CHO Metabolism Flashcards Preview

Week 8- SHANE > CHO Metabolism > Flashcards

Flashcards in CHO Metabolism Deck (43):

Can glucose diffuse across the hydrophobic phospholipid bilayer of the cell membrane?

Why or why not?

No, because it is polar


How does glucose enter cells from the bloodstream?

binds to transport proteins – proteins that bind glucose on one side of the membrane and release it on the opposite side.


What are the two types of transport proteins in intestinal epithelial cells?

1) Na+ dependent glucose transporter
2) Facilitative glucose transporter


Where do Na+ Dependent Glucose Transporter reside?

on the lumenal side of absorptive epithelial cells

takes glucose up into cells from the GI lumen


How does Na+ Dependent Glucose Transporter work?

When Na+/K+ ATPase transports sodium out the cell, it leaves a deficiency of sodium inside the cell. Sodium then flows down its concentration gradient into the cell, bringing glucose with it into the cell from the lumen (up its concentration gradient- i.e. low in the lumen to high in the cell)

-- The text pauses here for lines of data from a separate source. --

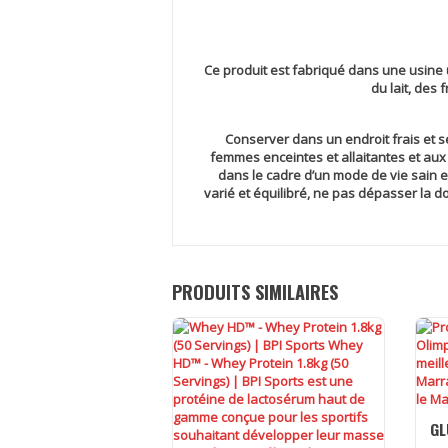
Ce produit est fabriqué dans une usine u
du lait, des f
Conserver dans un endroit frais et se
femmes enceintes et allaitantes et aux
dans le cadre d’un mode de vie sain e
varié et équilibré, ne pas dépasser la 
PRODUITS SIMILAIRES
GL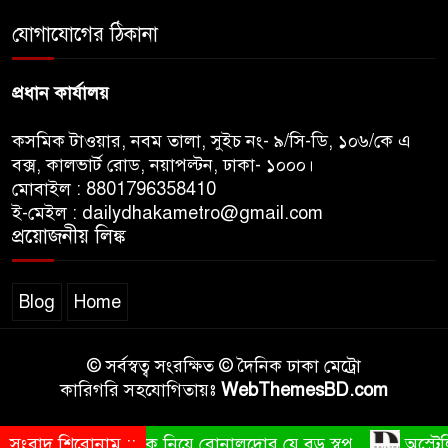
কমনওয়েথ গেমসে পদক শুন্যতা
যোগাযোগের ঠিকানা
ঘুচানোর আক্ষেপে বাংলাদেশ
প্রধান কার্যালয়
কসমিক টাওয়ার, নবম তালা, সুইচ নং- ৯/সি-ডি, ১০৬/কে এ
বক্স, কালভার্ট রোড, নয়াপল্টন, ঢাকা- ১০০০।
মোবাইল : 8801796358410
ই-মেইল : dailydhakametro@gmail.com
প্রয়োজনীয় লিঙ্ক
Blog
Home
© সর্বস্বত্ব সংরক্ষিত © দৈনিক ঢাকা মেট্রো
কারিগরি সহযোগিতায়ঃ
WebThemesBD.com
সংবাদ শিরোনাম ::
ছেলেকে নিয়ে রোনালদোর যে বড় স্বপ্ন
অস্ট্রেল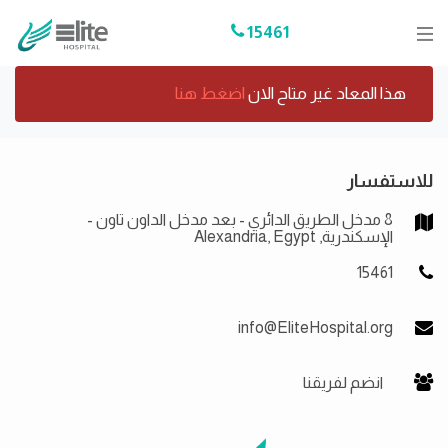
15461
هذا المعاد غير متاح الان
اضغط هنا
للاستفسار
8 مدخل الطريق الدائري - بعد مدخل الداون تاون -
الإسكندرية, Alexandria, Egypt
15461
info@EliteHospital.org
انضم لفريقنا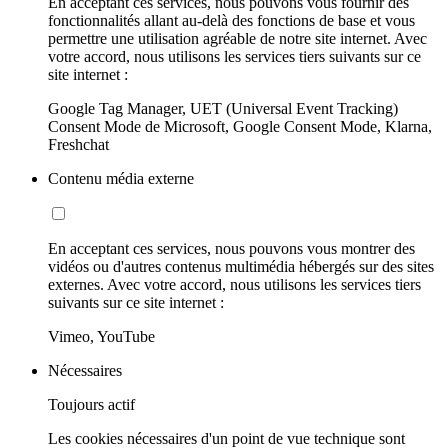
En acceptant ces services, nous pouvons vous fournir des
fonctionnalités allant au-delà des fonctions de base et vous
permettre une utilisation agréable de notre site internet. Avec
votre accord, nous utilisons les services tiers suivants sur ce
site internet :
Google Tag Manager, UET (Universal Event Tracking)
Consent Mode de Microsoft, Google Consent Mode, Klarna,
Freshchat
Contenu média externe
En acceptant ces services, nous pouvons vous montrer des
vidéos ou d'autres contenus multimédia hébergés sur des sites
externes. Avec votre accord, nous utilisons les services tiers
suivants sur ce site internet :
Vimeo, YouTube
Nécessaires
Toujours actif
Les cookies nécessaires d'un point de vue technique sont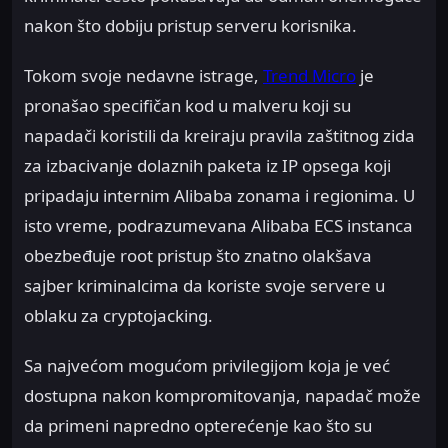
nakon što dobiju pristup serveru korisnika.
Tokom svoje nedavne istrage,
Trend Micro
je
pronašao specifičan kod u malveru koji su
napadači koristili da kreiraju pravila zaštitnog zida
za izbacivanje dolaznih paketa iz IP opsega koji
pripadaju internim Alibaba zonama i regionima. U
isto vreme, podrazumevana Alibaba ECS instanca
obezbeđuje root pristup što znatno olakšava
sajber kriminalcima da koriste svoje servere u
oblaku za cryptojacking.
Sa najvećom mogućom privilegijom koja je već
dostupna nakon kompromitovanja, napadač može
da primeni napredno opterećenje kao što su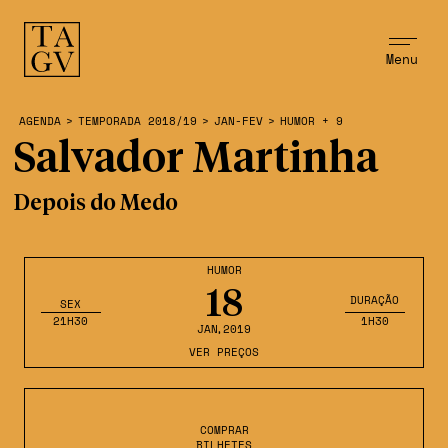
Menu
AGENDA
>
TEMPORADA 2018/19
>
JAN-FEV
>
HUMOR + 9
Salvador Martinha
Depois do Medo
HUMOR
18
DURAÇÃO
SEX
21H30
1H30
JAN
,2019
VER PREÇOS
COMPRAR
BILHETES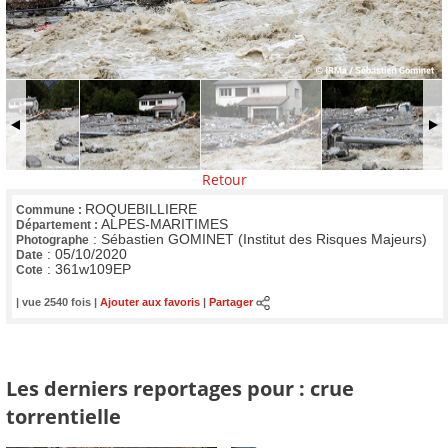
Retour
ROQUEBILLIERE
Commune :
ALPES-MARITIMES
Département :
:
Sébastien GOMINET (Institut des Risques Majeurs)
Photographe
:
05/10/2020
Date
:
361w109EP
Cote
| vue 2540 fois |
Ajouter aux favoris
|
Partager
Les derniers reportages pour : crue
torrentielle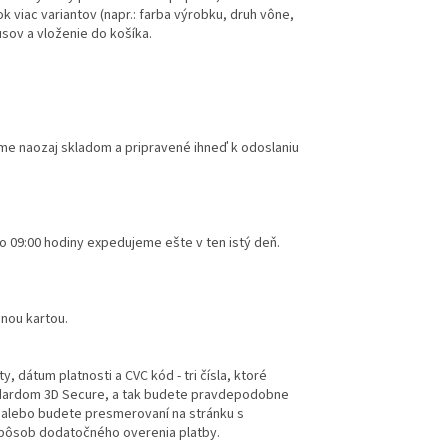
k viac variantov (napr.: farba výrobku, druh vône,
usov a vloženie do košíka.
e naozaj skladom a pripravené ihneď k odoslaniu
o 09:00 hodiny expedujeme ešte v ten istý deň.
bnou kartou.
y, dátum platnosti a CVC kód - tri čísla, ktoré
ndardom 3D Secure, a tak budete pravdepodobne
 alebo budete presmerovaní na stránku s
ý spôsob dodatočného overenia platby.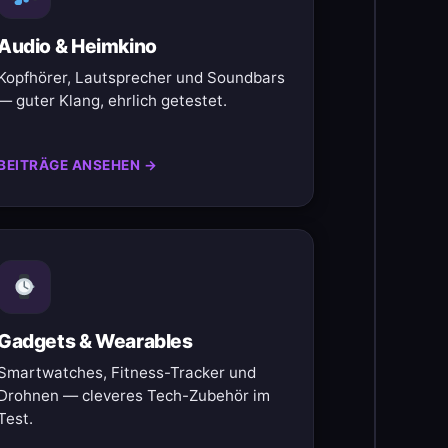
Audio & Heimkino
Kopfhörer, Lautsprecher und Soundbars
— guter Klang, ehrlich getestet.
BEITRÄGE ANSEHEN →
Gadgets & Wearables
Smartwatches, Fitness-Tracker und
Drohnen — cleveres Tech-Zubehör im
Test.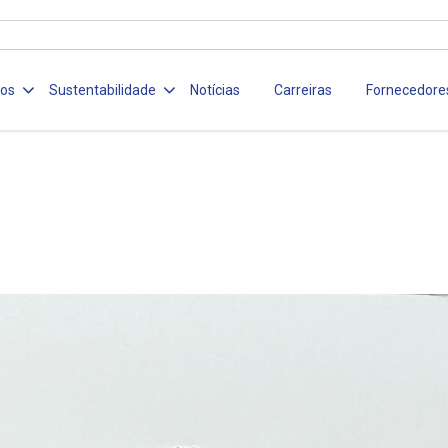
ços
Sustentabilidade
Notícias
Carreiras
Fornecedore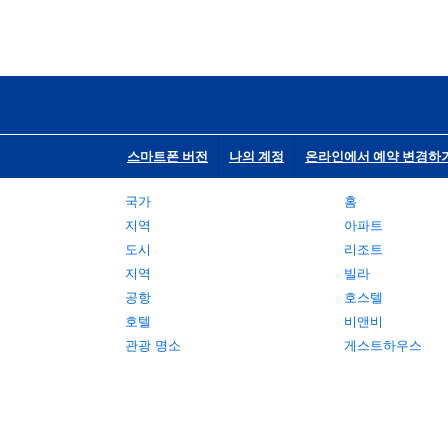
스마트폰 버전
나의 계정
온라인에서 예약 변경하
국가
홈
지역
아파트
도시
리조트
지역
빌라
공항
호스텔
호텔
비앤비
관광 명소
게스트하우스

It is considered a secondary active transport- symport


T or F. Sodium dependent transporters reside on the lumenal side of absorptive epithelial cells

T. they bring glucose into the cell from the lumen

dependent on ATPase on basal side of intestinal epithelial cells that are keeping intracellular Na+ levels low


How is glucose then moved out of epithelial GI cells into the bloodstream?

using GLUT 1-5 protein family (have 12 transmembrane spanning segments)- located on basal side of cells

these move glucose DOWN its conc. gradient (i.e. high to low)


GLUT 1 and 3 are found where?

all mammalian tissue (both are particularly important in neuronal cells and BBB)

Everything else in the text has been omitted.